Howells spent countless hours in Loomer’s bookstore when he was growing up. When he turned 19 and discovered an interest in the arts, the pair really connected, often taking trips together to paint. Howells, a world-renowned artist in his own right, credits Loomer with helping him understand composition.
“His work was very colourful, very happy, and I would say anybody that knew him, including me, it seemed to be at odds with him. If somebody is really serious or quiet, you think their work would be, I don’t know, a lot more serious and less playful, less colourful,” said Howells.
Loomer spent the vast majority of his artwork documenting the landscape of Windsor, namely, the places he could walk to. Dozens of paintings feature landmarks like Fort Edward Hill, the old textile plant, and flowering shrubs and bushes located along the riverbed and in the community.
Howells said the watercolours are truly exquisite, and he hopes people will attend the exhibit to not only appreciate the artwork but take a moment to reflect on Loomer’s life.
“It’s to see an extensive exhibition of artwork that has never been seen, by a man who was prolific in four different areas that most people in Windsor never knew anything about — not the painting or any of his other accomplishments,” said Howells.
“What he did was staggering.”
Aside from his artistic talent, Loomer was a well-published author and was frequently hired to do research and genealogy.
“To me, it’s so extraordinary for anybody to do what Larry did; the range of things he did and the extent to which he did them,” said Howells.
“With his short stories, articles, and academic papers, he’s done more writing than most writers will ever do. This is what I came to learn,” he said.
“He was doing research for people outside the country, for other archives; he did paid genealogy,” said Howells.
“The amount of research that he did was so great, and writing... how did he have time to do 1,200 paintings?”
Loomer wrote books on a wide variety of topics, including one on artist Helen Allingham, a commemorative piece for the bicentennial of King’s-Edgehill School, and a historical one on Jewish settlements in Nova Scotia from 1600-1800.
A hand-typed and stapled copy of his book Print Techniques in Canada: A Background Survey of Methods in History in Pictorial Reproduction from 1575 is still housed at some universities. He created 55 copies of this book.
Loomer also published numerous plays and manuscripts, articles, and letters to the editor.

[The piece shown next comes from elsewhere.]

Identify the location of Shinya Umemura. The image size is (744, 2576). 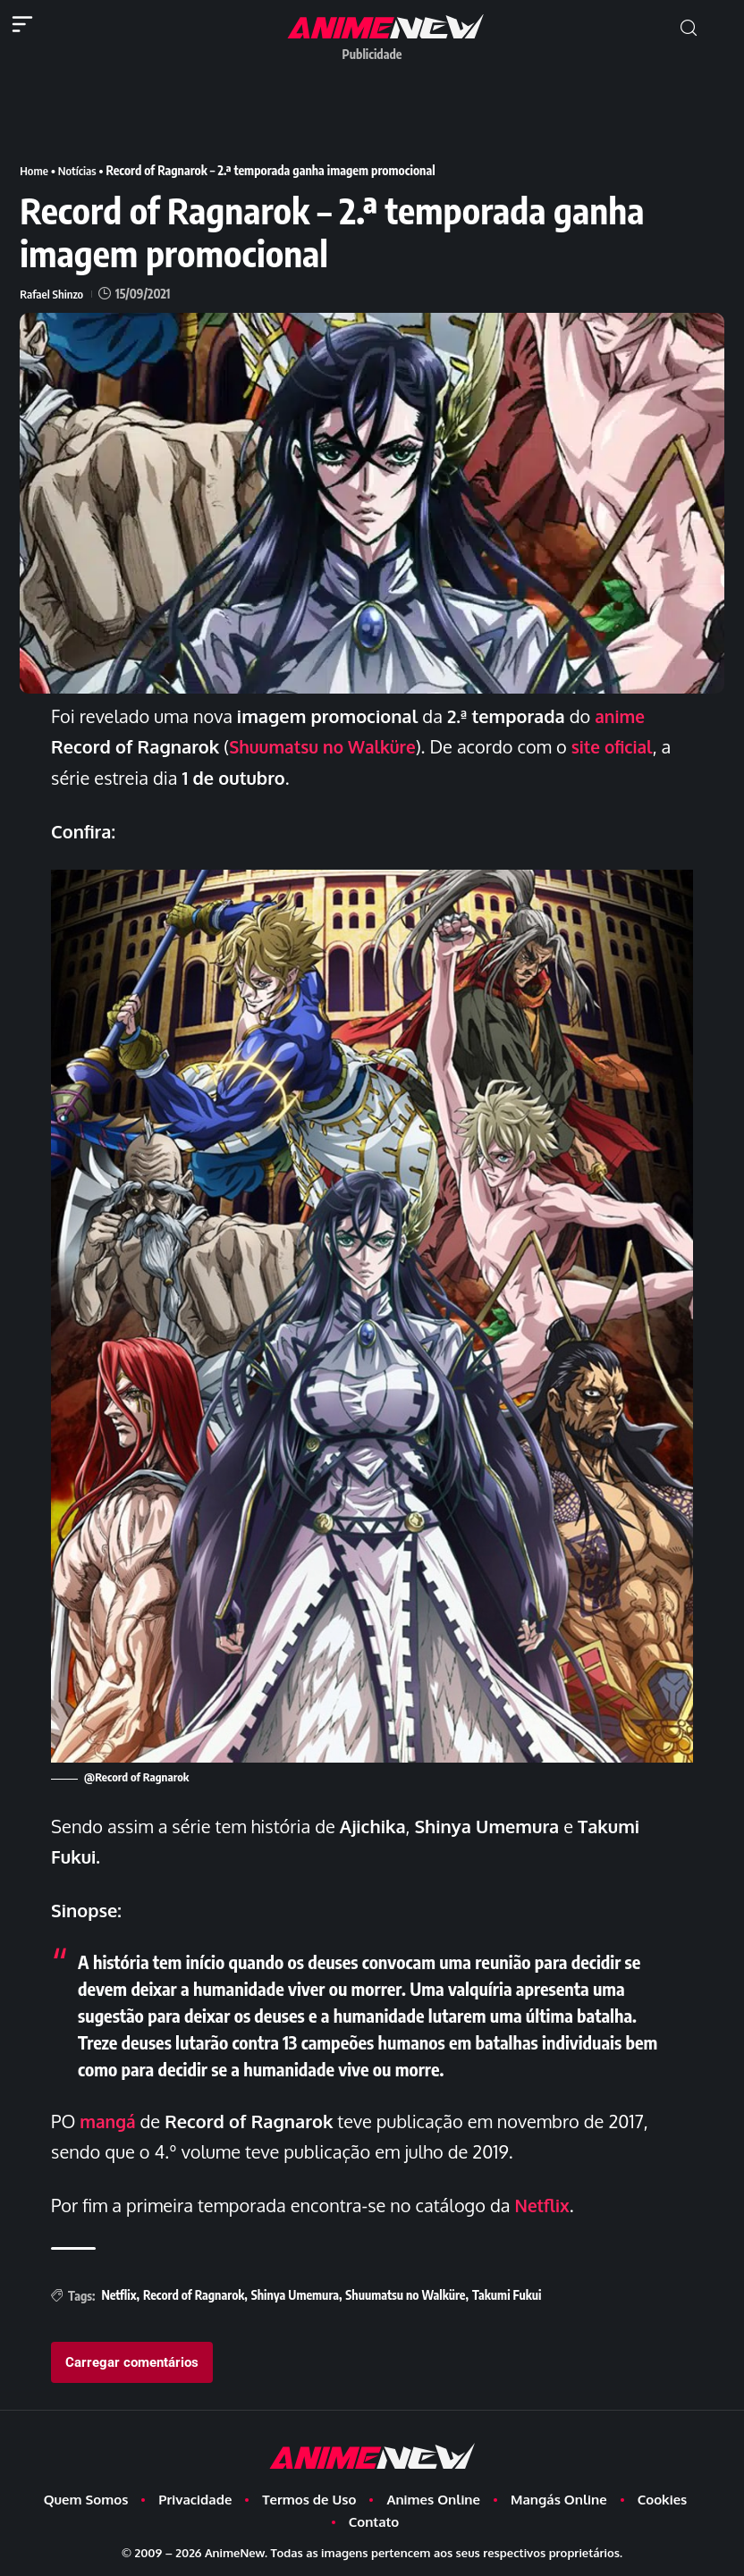
(295, 2294).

Loomer wrote and researched during a time when the only way to uncover the information was to do the legwork by reading books and newspapers and taking notes.
When he died, his home was filled with files and books and oddities. He kept carbon copies of every letter he typed between 1967 and 1995, and all of the correspondence he received over the years. He even kept a diary, one that detailed the hours leading up to his heart attack.
“I was one of his best friends and I didn’t know this: Larry was responsible for the Nova Scotia entries in the Encyclopedia Britannica Books of the Year in the early 1950s. On Larry’s recommendation, Shirley Elliott succeeded him,” said Howells.
Howells said no one fully got to know Loomer, himself included. That just adds to Loomer’s mystique.
“The playful side, the business side — everybody has that. Larry was different. He was quiet, he was more guarded. He didn’t waste a word. As I describe it, he was compartmentalized,” said Howells.
He said every person who interacted with Loomer had a different experience.
“It’s unique to the person, what they got to know, what they got told and how much of the man they got to see,” said Howells.
“Even with everything I know, he’s such a mystery.”
If you go
What: The Secret Life of Larry Loomer — A retrospective exhibition of never before seen paintings by Windsor’s Larry Loomer
When: Oct. 4-18; with the opening taking place on Oct. 4 from 7-9 p.m. Regular exhibit hours will be Monday to Friday, 9 a.m. to 4:30 p.m.; Saturday, 10 a.m. to 4 p.m.; Sunday, noon to 4 p.m.